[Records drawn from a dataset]
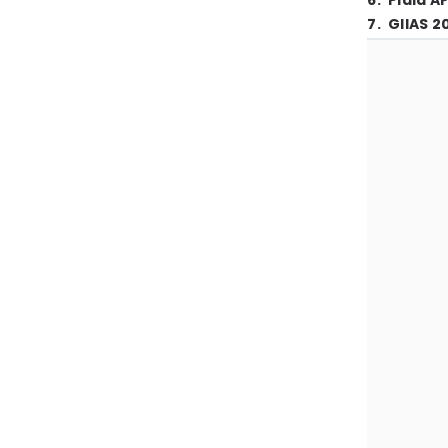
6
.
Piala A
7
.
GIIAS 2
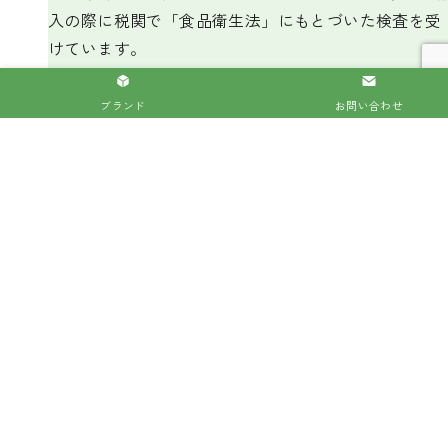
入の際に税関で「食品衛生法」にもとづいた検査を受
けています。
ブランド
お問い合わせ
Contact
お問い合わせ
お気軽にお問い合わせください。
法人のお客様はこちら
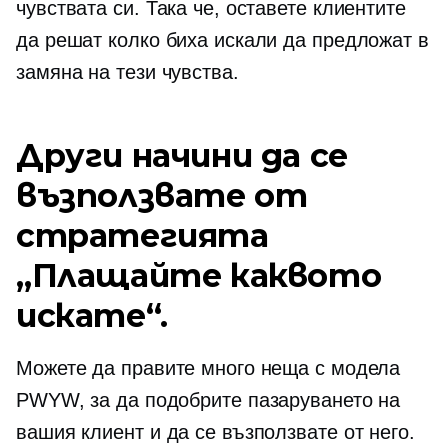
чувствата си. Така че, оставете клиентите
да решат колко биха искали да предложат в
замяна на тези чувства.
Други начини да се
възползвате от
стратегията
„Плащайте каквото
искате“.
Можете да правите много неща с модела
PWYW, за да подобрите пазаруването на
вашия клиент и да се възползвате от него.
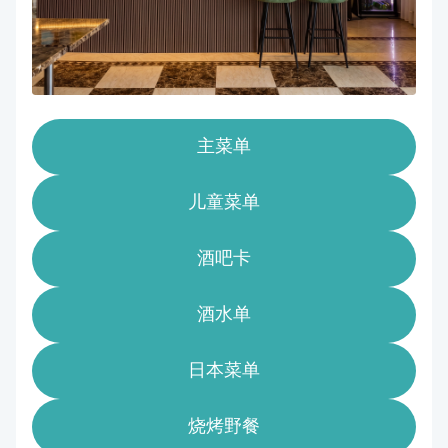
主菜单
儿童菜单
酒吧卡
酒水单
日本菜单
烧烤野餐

--

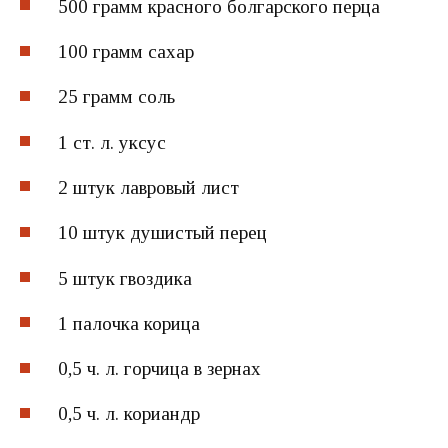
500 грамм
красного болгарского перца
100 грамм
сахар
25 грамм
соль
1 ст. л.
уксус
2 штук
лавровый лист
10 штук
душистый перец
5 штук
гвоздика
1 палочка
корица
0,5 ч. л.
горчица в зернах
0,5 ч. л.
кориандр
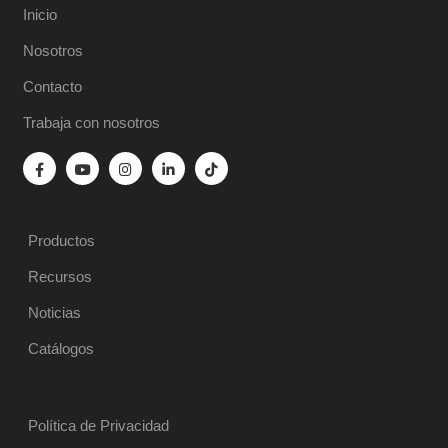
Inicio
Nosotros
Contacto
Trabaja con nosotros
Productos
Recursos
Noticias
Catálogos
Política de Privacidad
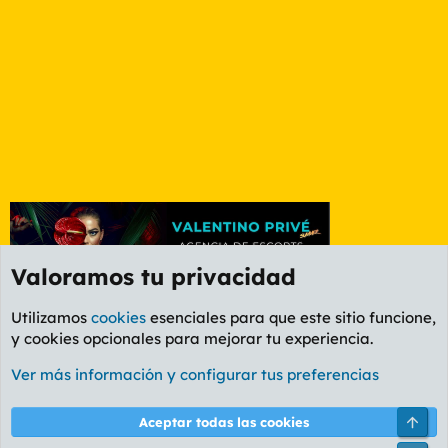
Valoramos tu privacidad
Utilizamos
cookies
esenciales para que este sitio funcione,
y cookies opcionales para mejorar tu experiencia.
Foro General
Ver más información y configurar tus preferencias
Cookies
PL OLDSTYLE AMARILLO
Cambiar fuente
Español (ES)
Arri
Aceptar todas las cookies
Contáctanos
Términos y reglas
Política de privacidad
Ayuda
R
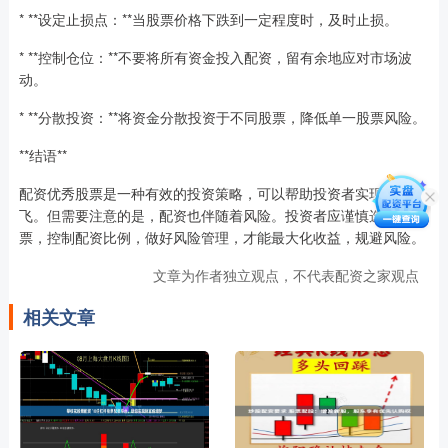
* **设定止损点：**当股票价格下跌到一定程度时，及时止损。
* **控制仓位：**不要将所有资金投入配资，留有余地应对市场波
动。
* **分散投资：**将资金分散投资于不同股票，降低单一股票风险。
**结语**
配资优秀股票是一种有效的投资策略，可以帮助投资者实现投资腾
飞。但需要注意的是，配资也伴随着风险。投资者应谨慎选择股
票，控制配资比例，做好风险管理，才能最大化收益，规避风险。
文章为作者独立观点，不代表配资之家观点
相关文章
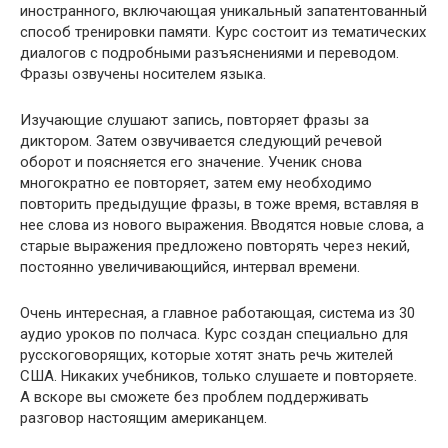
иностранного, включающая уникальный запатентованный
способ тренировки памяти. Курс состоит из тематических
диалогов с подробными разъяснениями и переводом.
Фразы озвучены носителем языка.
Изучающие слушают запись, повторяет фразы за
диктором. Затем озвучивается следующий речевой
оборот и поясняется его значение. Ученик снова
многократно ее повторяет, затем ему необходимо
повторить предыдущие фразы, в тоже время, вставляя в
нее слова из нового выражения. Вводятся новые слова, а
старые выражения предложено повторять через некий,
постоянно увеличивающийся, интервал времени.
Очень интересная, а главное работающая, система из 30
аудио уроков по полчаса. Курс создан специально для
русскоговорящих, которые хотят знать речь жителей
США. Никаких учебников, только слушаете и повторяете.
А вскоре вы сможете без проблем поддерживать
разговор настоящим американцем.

▶ TASK REQUIREMENTS
Every line above that holds the string "выражения" counts once. State how many such lines there are, as a number alone.

▶ ANSWER BOX
2